_PROVIDED DATA_
◆ ◆ ◆
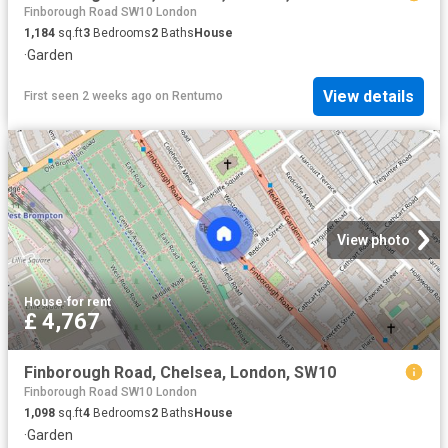
Finborough Road SW10 London
1,184
sq.ft
3
Bedrooms
2
Baths
House
·
Garden
View details
First seen 2 weeks ago
on
Rentumo
View photo
House
·
for rent
£ 4,767
Finborough Road, Chelsea, London, SW10
Finborough Road SW10 London
1,098
sq.ft
4
Bedrooms
2
Baths
House
·
Garden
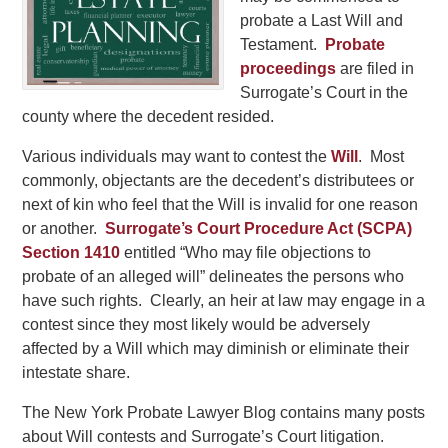
probate a Last Will and
Testament.
Probate
proceedings
are filed in
Surrogate’s Court in the
county where the decedent resided.
Various individuals may want to contest the
Will
. Most
commonly, objectants are the decedent’s distributees or
next of kin who feel that the Will is invalid for one reason
or another.
Surrogate’s Court Procedure Act (SCPA)
Section 1410
entitled “Who may file objections to
probate of an alleged will” delineates the persons who
have such rights. Clearly, an heir at law may engage in a
contest since they most likely would be adversely
affected by a Will which may diminish or eliminate their
intestate share.
The New York Probate Lawyer Blog contains many posts
about Will contests and Surrogate’s Court litigation.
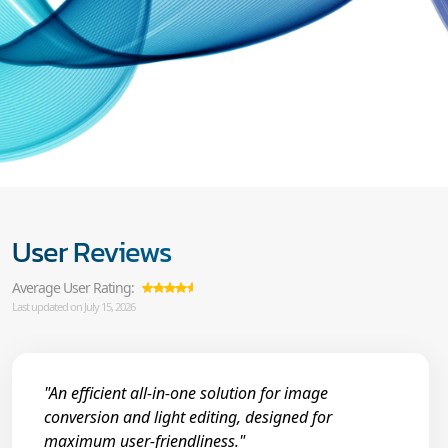
User Reviews
Average User Rating:
Last updated on July 15, 2026
"An efficient all-in-one solution for image
conversion and light editing, designed for
maximum user-friendliness."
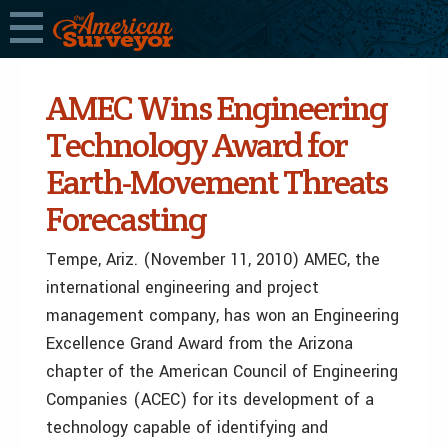
AMEC Wins Engineering
Technology Award for
Earth-Movement Threats
Forecasting
Tempe, Ariz. (November 11, 2010) AMEC, the
international engineering and project
management company, has won an Engineering
Excellence Grand Award from the Arizona
chapter of the American Council of Engineering
Companies (ACEC) for its development of a
technology capable of identifying and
◆ ◆ ◆
_INSTRUCTIONS FOR THE TASK_
Output only the lines above from the one containing "contest since they" to the one containing "chapter of the", both included, exactly as written and with no pictures.

_ANSWER TO THIS PROBLEM_
contest since they most likely would be adversely
affected by a Will which may diminish or eliminate their
intestate share.
The New York Probate Lawyer Blog contains many posts
about Will contests and Surrogate’s Court litigation.
User Reviews
Average User Rating:
Last updated on July 15, 2026
"An efficient all-in-one solution for image
conversion and light editing, designed for
maximum user-friendliness."
AMEC Wins Engineering
Technology Award for
Earth-Movement Threats
Forecasting
Tempe, Ariz. (November 11, 2010) AMEC, the
international engineering and project
management company, has won an Engineering
Excellence Grand Award from the Arizona
chapter of the American Council of Engineering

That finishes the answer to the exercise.